=== Goal of the exercise ===
The lines from the first line of the entries through the line containing "Image resolution: width=1356" are to be repeated exactly, with both of those lines included.

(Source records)

******************************

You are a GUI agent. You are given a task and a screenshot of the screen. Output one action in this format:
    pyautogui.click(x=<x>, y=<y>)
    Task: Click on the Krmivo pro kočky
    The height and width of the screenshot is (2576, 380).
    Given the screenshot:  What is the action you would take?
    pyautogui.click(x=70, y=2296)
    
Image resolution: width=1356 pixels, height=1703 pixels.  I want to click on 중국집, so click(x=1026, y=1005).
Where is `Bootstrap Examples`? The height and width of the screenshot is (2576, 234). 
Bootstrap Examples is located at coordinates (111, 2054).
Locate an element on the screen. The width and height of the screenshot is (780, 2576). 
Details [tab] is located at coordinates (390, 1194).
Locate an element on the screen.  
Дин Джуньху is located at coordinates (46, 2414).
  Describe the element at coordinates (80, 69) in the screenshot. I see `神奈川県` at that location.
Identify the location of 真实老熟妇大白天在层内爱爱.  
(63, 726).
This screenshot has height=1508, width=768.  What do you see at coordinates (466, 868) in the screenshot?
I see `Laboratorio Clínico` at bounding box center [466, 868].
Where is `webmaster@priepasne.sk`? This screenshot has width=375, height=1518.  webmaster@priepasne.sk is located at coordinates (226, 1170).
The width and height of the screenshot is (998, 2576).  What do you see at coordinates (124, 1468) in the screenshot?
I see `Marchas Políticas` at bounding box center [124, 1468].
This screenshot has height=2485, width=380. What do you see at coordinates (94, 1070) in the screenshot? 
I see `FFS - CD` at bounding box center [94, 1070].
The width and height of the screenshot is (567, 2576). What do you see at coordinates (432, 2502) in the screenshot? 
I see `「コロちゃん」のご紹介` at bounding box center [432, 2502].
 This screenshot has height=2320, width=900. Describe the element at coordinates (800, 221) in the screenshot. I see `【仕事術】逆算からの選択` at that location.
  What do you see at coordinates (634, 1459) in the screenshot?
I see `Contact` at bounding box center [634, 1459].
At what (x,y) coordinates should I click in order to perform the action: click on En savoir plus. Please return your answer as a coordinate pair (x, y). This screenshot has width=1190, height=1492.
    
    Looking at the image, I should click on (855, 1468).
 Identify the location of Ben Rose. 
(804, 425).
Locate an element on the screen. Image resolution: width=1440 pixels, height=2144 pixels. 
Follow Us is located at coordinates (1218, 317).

******************************

=== Solved problem ===
You are a GUI agent. You are given a task and a screenshot of the screen. Output one action in this format:
    pyautogui.click(x=<x>, y=<y>)
    Task: Click on the Krmivo pro kočky
    The height and width of the screenshot is (2576, 380).
    Given the screenshot:  What is the action you would take?
    pyautogui.click(x=70, y=2296)
    
Image resolution: width=1356 pixels, height=1703 pixels.  I want to click on 중국집, so click(x=1026, y=1005).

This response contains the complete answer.